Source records
==================================================

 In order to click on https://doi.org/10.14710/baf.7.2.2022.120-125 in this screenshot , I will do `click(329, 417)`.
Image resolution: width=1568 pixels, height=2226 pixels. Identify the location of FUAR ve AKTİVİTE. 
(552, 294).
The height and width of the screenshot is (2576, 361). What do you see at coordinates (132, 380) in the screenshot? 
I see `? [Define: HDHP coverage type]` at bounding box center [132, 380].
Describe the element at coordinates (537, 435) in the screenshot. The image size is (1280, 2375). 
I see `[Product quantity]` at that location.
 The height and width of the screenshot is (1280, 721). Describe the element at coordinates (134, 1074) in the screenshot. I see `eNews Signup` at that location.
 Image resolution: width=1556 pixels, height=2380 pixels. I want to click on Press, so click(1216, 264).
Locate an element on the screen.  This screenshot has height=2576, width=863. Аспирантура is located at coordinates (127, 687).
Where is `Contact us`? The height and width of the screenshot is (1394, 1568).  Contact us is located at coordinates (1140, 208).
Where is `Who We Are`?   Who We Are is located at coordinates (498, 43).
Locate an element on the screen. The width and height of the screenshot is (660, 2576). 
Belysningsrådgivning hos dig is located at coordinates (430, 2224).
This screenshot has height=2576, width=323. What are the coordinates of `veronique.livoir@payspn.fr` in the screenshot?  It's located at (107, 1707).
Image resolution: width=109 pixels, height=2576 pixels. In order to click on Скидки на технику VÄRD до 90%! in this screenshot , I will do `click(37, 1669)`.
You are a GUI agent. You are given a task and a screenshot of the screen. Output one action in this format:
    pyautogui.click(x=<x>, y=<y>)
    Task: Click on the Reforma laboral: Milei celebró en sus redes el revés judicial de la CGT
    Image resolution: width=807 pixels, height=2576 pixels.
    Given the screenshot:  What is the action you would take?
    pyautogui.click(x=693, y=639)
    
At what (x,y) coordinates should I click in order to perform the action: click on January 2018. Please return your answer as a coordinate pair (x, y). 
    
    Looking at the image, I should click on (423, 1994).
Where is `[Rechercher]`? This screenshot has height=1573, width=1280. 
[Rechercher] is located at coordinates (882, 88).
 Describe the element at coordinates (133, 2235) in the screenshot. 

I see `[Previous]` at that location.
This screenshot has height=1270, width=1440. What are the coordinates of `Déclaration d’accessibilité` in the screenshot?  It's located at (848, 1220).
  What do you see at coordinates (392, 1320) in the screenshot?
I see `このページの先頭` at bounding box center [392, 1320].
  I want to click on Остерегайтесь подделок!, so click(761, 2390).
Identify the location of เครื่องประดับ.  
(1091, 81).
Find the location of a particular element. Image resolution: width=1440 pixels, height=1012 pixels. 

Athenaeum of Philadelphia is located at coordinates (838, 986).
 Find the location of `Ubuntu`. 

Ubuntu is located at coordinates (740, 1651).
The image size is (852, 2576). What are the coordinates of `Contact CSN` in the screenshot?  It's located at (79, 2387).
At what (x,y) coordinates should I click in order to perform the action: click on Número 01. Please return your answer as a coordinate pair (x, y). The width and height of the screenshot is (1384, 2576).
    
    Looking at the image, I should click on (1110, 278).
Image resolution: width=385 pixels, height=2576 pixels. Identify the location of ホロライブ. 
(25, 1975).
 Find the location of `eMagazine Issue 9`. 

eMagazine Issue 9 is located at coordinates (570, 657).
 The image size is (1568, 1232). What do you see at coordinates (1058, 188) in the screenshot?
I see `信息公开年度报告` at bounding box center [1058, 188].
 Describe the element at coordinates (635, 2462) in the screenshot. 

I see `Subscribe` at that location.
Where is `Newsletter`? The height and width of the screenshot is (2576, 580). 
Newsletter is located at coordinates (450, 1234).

==================================================

Work order:
In full and word for word, set down the records shown above.

Answer for the task:
 In order to click on https://doi.org/10.14710/baf.7.2.2022.120-125 in this screenshot , I will do `click(329, 417)`.
Image resolution: width=1568 pixels, height=2226 pixels. Identify the location of FUAR ve AKTİVİTE. 
(552, 294).
The height and width of the screenshot is (2576, 361). What do you see at coordinates (132, 380) in the screenshot? 
I see `? [Define: HDHP coverage type]` at bounding box center [132, 380].
Describe the element at coordinates (537, 435) in the screenshot. The image size is (1280, 2375). 
I see `[Product quantity]` at that location.
 The height and width of the screenshot is (1280, 721). Describe the element at coordinates (134, 1074) in the screenshot. I see `eNews Signup` at that location.
 Image resolution: width=1556 pixels, height=2380 pixels. I want to click on Press, so click(1216, 264).
Locate an element on the screen.  This screenshot has height=2576, width=863. Аспирантура is located at coordinates (127, 687).
Where is `Contact us`? The height and width of the screenshot is (1394, 1568).  Contact us is located at coordinates (1140, 208).
Where is `Who We Are`?   Who We Are is located at coordinates (498, 43).
Locate an element on the screen. The width and height of the screenshot is (660, 2576). 
Belysningsrådgivning hos dig is located at coordinates (430, 2224).
This screenshot has height=2576, width=323. What are the coordinates of `veronique.livoir@payspn.fr` in the screenshot?  It's located at (107, 1707).
Image resolution: width=109 pixels, height=2576 pixels. In order to click on Скидки на технику VÄRD до 90%! in this screenshot , I will do `click(37, 1669)`.
You are a GUI agent. You are given a task and a screenshot of the screen. Output one action in this format:
    pyautogui.click(x=<x>, y=<y>)
    Task: Click on the Reforma laboral: Milei celebró en sus redes el revés judicial de la CGT
    Image resolution: width=807 pixels, height=2576 pixels.
    Given the screenshot:  What is the action you would take?
    pyautogui.click(x=693, y=639)
    
At what (x,y) coordinates should I click in order to perform the action: click on January 2018. Please return your answer as a coordinate pair (x, y). 
    
    Looking at the image, I should click on (423, 1994).
Where is `[Rechercher]`? This screenshot has height=1573, width=1280. 
[Rechercher] is located at coordinates (882, 88).
 Describe the element at coordinates (133, 2235) in the screenshot. 

I see `[Previous]` at that location.
This screenshot has height=1270, width=1440. What are the coordinates of `Déclaration d’accessibilité` in the screenshot?  It's located at (848, 1220).
  What do you see at coordinates (392, 1320) in the screenshot?
I see `このページの先頭` at bounding box center [392, 1320].
  I want to click on Остерегайтесь подделок!, so click(761, 2390).
Identify the location of เครื่องประดับ.  
(1091, 81).
Find the location of a particular element. Image resolution: width=1440 pixels, height=1012 pixels. 

Athenaeum of Philadelphia is located at coordinates (838, 986).
 Find the location of `Ubuntu`. 

Ubuntu is located at coordinates (740, 1651).
The image size is (852, 2576). What are the coordinates of `Contact CSN` in the screenshot?  It's located at (79, 2387).
At what (x,y) coordinates should I click in order to perform the action: click on Número 01. Please return your answer as a coordinate pair (x, y). The width and height of the screenshot is (1384, 2576).
    
    Looking at the image, I should click on (1110, 278).
Image resolution: width=385 pixels, height=2576 pixels. Identify the location of ホロライブ. 
(25, 1975).
 Find the location of `eMagazine Issue 9`. 

eMagazine Issue 9 is located at coordinates (570, 657).
 The image size is (1568, 1232). What do you see at coordinates (1058, 188) in the screenshot?
I see `信息公开年度报告` at bounding box center [1058, 188].
 Describe the element at coordinates (635, 2462) in the screenshot. 

I see `Subscribe` at that location.
Where is `Newsletter`? The height and width of the screenshot is (2576, 580). 
Newsletter is located at coordinates (450, 1234).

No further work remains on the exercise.